TASK PROMPT -
The data below should be copied out exactly, with its pictures omitted.

======== PROVIDED DATA ========

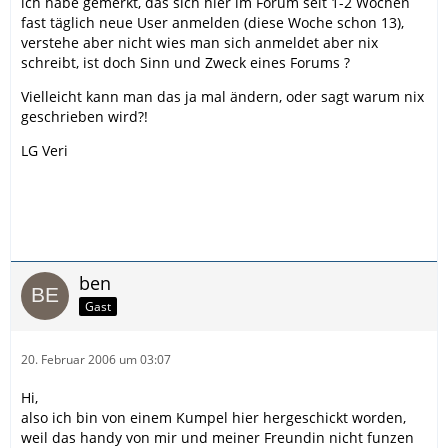
ich habe gemerkt, das sich hier im Forum seit 1-2 Wochen
fast täglich neue User anmelden (diese Woche schon 13),
verstehe aber nicht wies man sich anmeldet aber nix
schreibt, ist doch Sinn und Zweck eines Forums ?
Vielleicht kann man das ja mal ändern, oder sagt warum nix
geschrieben wird?!
LG Veri
ben
Gast
20. Februar 2006 um 03:07
Hi,
also ich bin von einem Kumpel hier hergeschickt worden,
weil das handy von mir und meiner Freundin nicht funzen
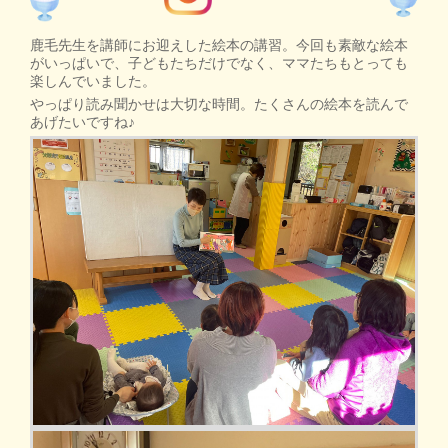
鹿毛先生を講師にお迎えした絵本の講習。今回も素敵な絵本
がいっぱいで、子どもたちだけでなく、ママたちもとっても
楽しんでいました。
やっぱり読み聞かせは大切な時間。たくさんの絵本を読んで
あげたいですね♪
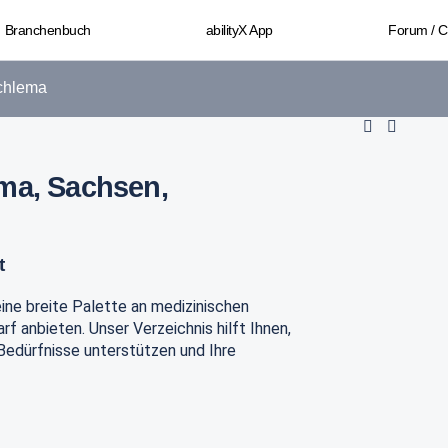
Branchenbuch
abilityX App
Forum / 
chlema
ema, Sachsen,
t
 eine breite Palette an medizinischen
f anbieten. Unser Verzeichnis hilft Ihnen,
 Bedürfnisse unterstützen und Ihre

========

ANSWER AREA -
ich habe gemerkt, das sich hier im Forum seit 1-2 Wochen
fast täglich neue User anmelden (diese Woche schon 13),
verstehe aber nicht wies man sich anmeldet aber nix
schreibt, ist doch Sinn und Zweck eines Forums ?
Vielleicht kann man das ja mal ändern, oder sagt warum nix
geschrieben wird?!
LG Veri
ben
Gast
20. Februar 2006 um 03:07
Hi,
also ich bin von einem Kumpel hier hergeschickt worden,
weil das handy von mir und meiner Freundin nicht funzen
鹿毛先生を講師にお迎えした絵本の講習。今回も素敵な絵本
がいっぱいで、子どもたちだけでなく、ママたちもとっても
楽しんでいました。
やっぱり読み聞かせは大切な時間。たくさんの絵本を読んで
あげたいですね♪
Branchenbuch
abilityX App
Forum / 
chlema
ema, Sachsen,
t
 eine breite Palette an medizinischen
f anbieten. Unser Verzeichnis hilft Ihnen,
 Bedürfnisse unterstützen und Ihre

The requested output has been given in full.